Philip Burnham

1951 -

Class of 2016

Literary Arts – Journalist, Historian, Educator

Awarded “Best Biography Spur Award, 2015,” by the Western Writers of America

Served on faculty of University of New Mexico, the University of

Massachusetts, Johns Hopkins University, and is currently on the faculty of George Mason University

Fulbright Fellowship, Dakar Senegal

Philip Burnham’s family moved to Batavia in 1955 when he was 3 years old.  He grew up in Batavia, along with 3 brothers and one sister, and graduated from Batavia High School in 1970.  His father, Joe, served for several years as the President of Marshall Field’s until suffering a fatal heart attack at the age of 57.  His mother, Ruth Burnham, and two siblings still live in the Fox Valley.  Currently a resident of Washington, D.C., Phil still considers Batavia his hometown because it played a key role in his formative years, and he returns for a visit ever year.

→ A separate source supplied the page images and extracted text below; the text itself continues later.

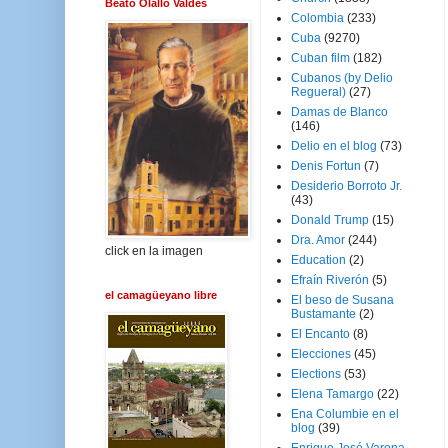
Beato Olallo Valdés
Colombia
(233)
Cuba
(9270)
Cuban film
(182)
Cubanos (by Delio
Regueral)
(27)
Damas de Blanco
(146)
Delio en el blog
(73)
Denis Fortun
(7)
Desiderio Borroto Jr.
(43)
Donald Trump
(15)
Dra. Amor
(244)
click en la imagen
Education
(2)
Efraín Riverón
(5)
el camagüeyano libre
El beso de Susana
Bustamante
(2)
El Encanto
(8)
Elecciones
(45)
Elections
(53)
Elena Tamargo
(22)
Ena Columbie en el
blog
(39)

He has taught college-level writing, history, and literature at the University of New Mexico, the University of Massachusetts (Amherst), Sinte Gleska College, Johns Hopkins University, and as a Fulbright Fellow at Cheikh Anta Diop University in Dakar, Senegal.  He has performed archival research in public and private collections throughout the U.S. and in several countries abroad.


Burnham is a journalist/historian and an assistant professor of composition at George Mason University in Fairfax, Virginia.  He is a former reporter for Indian Country Today.


Burnham earned a B.A. in English Composition from Beloit College in Wisconsin, a Master of Fine Arts in Writing from the University of Massachusetts in Amherst, and a Ph.D. in American Studies from the University of New Mexico.  His writing has appeared in American Heritage, Transition, and the Washington Post.


Phil Burnham has been writing professionally for almost 25 years.  His first full-length book, How the Other Half Lived: A People’s Guide to American Historic Sites, was published in 1995, and is an investigation of the public history of American minority groups.  This illustrated hardbound edition examines the representations of manual laborers, women, and people of color at historic sites from more than a dozen states.  Described as provocative and timely, the book reveals that a significant part of our population remains almost invisible at some of the most visited monuments in the country.  More importantly, the book discusses the ways many sites are trying to remedy this oversight.


Among the other important books he’s authored are:  So Far from Dixie: Confederates in Yankee Prisons (a narrative account of Civil War confinement) and Indian Country, God’s Country: Native Americans and the National Parks (an exposé of how public lands were wrested from North American tribes).


His latest book, Song of Dewey Beard: Last Survivor of the Little Bighorn, published by the University of Nebraska Press, is the biography of a Lakota who witnessed the Battle of Little Bighorn and survived the Wounded Knee Massacre.  The book chronicles a remarkable life that can be traced through major historical events from the late 19th into the mid-20th century.  The Western Writers of America awarded the 2015 Spur Award to the book for Best Biography from 2014.


The Batavia Public Library’s monthly book program, “Books Between Bites,” welcomed Burnham back to his hometown this past May 21, 2015, to discuss his new biography. It was a packed house.  A book signing at Town House Books in St. Charles followed on the weekend.  Without question, Philip Burnham is a much-admired “native son” of the Fox Valley who is a gifted researcher and storyteller.